Les organisations de la société civile engagées dans la lutte contre la vie chère s’insurgent contre la nouvelle taxe supplémentaire sur les appels téléphoniques. Au cours d’une conférence animée ce jeudi par la coordination de la campagne contre la vie chère, leurs leaders ont rappelé que cette taxe est déjà supportée par les citoyens. Cette taxe vient plutôt enfoncer le clou dans la misère des citoyens burundais et devrait être supprimée car disent-ils, « le téléphone n, est pas un outil de luxe, mais de travail ». Dans une lettre que 477 organisations viennent d’adresser au Président de la République, elles accusent le gouvernement de ne jamais répondre à leurs cris de désespoir et préfèrent toujours user de la force dans ses décision contre ses propres citoyens.
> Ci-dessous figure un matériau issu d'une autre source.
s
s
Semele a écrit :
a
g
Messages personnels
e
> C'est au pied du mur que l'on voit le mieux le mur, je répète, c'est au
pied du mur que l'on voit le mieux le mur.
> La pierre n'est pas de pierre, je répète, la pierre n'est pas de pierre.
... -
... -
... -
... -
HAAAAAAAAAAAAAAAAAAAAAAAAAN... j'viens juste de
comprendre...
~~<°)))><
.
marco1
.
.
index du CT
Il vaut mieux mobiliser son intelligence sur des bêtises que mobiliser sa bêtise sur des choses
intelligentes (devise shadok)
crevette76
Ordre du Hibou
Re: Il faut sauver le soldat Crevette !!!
Selon les mêmes organisations cette taxe est prévue par la loi budgétaire contenant déjà des entorses. L’article 37 de cette loi stipule qu’il est institué une taxe spécifique de téléphone mobile sur le trafic national. Cette taxe étant de 42 fbu par minute. Selon ces organisations, cet article est contrarié par l’article 2 de l’ordonnance ministérielle no 540-003-2015 du 02 janvier 2015 qui stipule que cette taxe s’applique à tout appel émis depuis un réseau de communication habileté à opérer sur le territoire du Burundi quel que soit la destination à l’appel (nationale et internationale ). « C’est une violation flagrante de la loi ».
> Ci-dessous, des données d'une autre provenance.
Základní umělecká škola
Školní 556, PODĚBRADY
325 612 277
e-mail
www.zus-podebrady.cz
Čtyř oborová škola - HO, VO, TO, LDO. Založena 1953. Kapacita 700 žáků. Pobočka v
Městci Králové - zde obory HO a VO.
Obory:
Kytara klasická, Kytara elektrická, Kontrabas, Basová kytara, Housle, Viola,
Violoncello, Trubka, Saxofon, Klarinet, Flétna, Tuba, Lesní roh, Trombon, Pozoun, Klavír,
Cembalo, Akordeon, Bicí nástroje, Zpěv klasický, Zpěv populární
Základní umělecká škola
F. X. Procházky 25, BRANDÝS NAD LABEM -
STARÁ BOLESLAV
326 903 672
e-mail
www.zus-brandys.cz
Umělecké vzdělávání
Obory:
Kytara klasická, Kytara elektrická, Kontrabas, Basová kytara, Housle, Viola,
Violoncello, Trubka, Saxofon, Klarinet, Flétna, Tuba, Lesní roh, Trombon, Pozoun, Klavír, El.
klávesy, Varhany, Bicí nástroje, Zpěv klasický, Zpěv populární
Ces organisations ont fait savoir que cette mesure de revoir à la hausse la taxe sur la communication commence à produire des effets néfastes sur les citoyens. « Toutes les compagnies de téléphonie mobile ont pris des mesures qui ne sont pas douces pour les citoyens dont la suppression des flottes et des bonus ». La coordination de la campagne contre la vie chère a prouvé que l’adage des économistes selon lequel trop d’impôts tuent l’impôt est correct. Depuis que l’Etat ait décidé en 2013 de revoir à la hausse le coût de la communication téléphonique à l’étranger, se pourrait-il que les consommations aient baissé de 75%. Pour ces organisations, c’est peut être pour cette raison que le Gouvernement vient de ramener le coût de l’appel téléphonique vers l’étranger à 0.16 dollars par minute alors qu’il l’avait fixé à 0.32 dollars par minute.
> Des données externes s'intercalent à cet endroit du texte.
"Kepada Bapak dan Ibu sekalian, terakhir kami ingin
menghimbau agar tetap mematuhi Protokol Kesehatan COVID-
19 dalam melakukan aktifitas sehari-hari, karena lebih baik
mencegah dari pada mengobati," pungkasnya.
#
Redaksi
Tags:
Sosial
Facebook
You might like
Ces organisations demandent au Président de la République de prendre les mesures conséquentes pour alléger les souffrances des citoyens déjà plongés dans une situation d’extrême pauvreté. Dans le cas contraire, ces organisations et autres confédérations syndicales font savoir qu’elles se réservent le droit d’entreprendre des actions nécessaires afin de ramener le Gouvernement à prendre des mesures salutaires. En attendant, ces organisations demandent aux utilisateurs des téléphones mobiles d’utiliser beaucoup plus les messages ( textos) que les appels.